A craze for intricate metaphors, referred to as conceits, permeated all forms of communication in seventeenth-century Italy and Spain, reshaping reality in highly creative ways. The Age of Subtlety: Nature and Rhetorical Conceits in Early Modern Europe situates itself at the crossroads of rhetoric, poetics, and the history of science, analyzing technical writings on conceits by such scholars as Baltasar Gracián, Matteo Peregrini, and Emanuele Tesauro against the background of debates on telescopic and microscopic vision, the generation of living beings, and the boundaries between the natural and the artificial. It contends that in order to understand conceits, we must locate them within the early modern culture of ingenuity that was also responsible for the engineer’s machines, the juggler’s sleight of hand, the wiles of the statesman, and the discovery of truths about nature.

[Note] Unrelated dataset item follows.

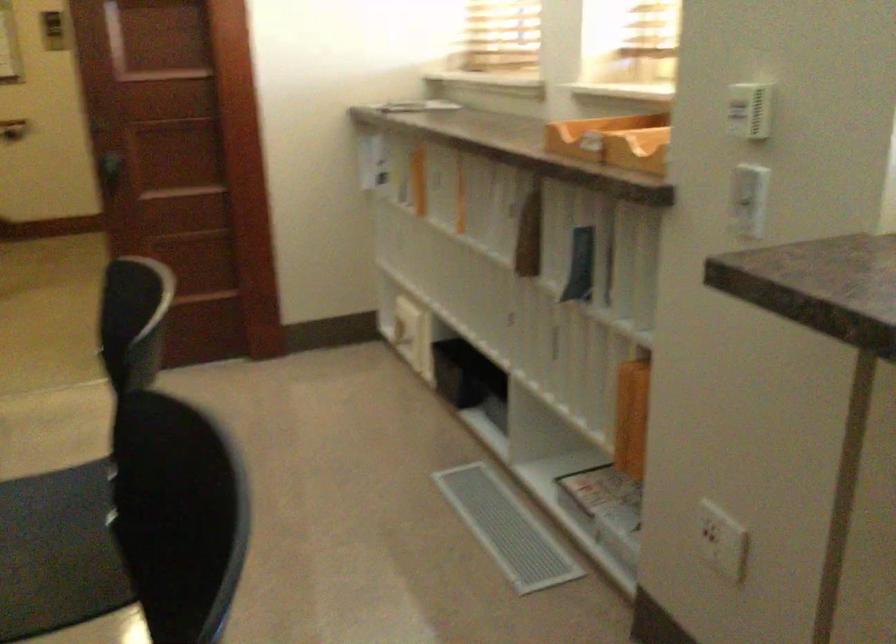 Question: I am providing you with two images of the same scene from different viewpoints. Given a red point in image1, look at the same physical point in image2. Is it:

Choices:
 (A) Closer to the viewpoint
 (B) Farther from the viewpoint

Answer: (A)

The Apocalypse in the Early Middle Ages

The Apocalypse in the Early Middle Ages
Title The Apocalypse in the Early Middle Ages PDF eBook
Author James Palmer
Publisher Cambridge University Press
Total Pages 269
Release 2014-11-20
Genre History
ISBN 1107085446

Download The Apocalypse in the Early Middle Ages Book in PDF, Epub and Kindle

This book offers a fascinating exploration of the concept of the apocalypse in early medieval Europe. Calling upon a wealth of archival evidence ranging from the late antiquity to the first millennium, it surveys the role of religious ideas and apocalyptic thought in shaping medieval society in Western Europe.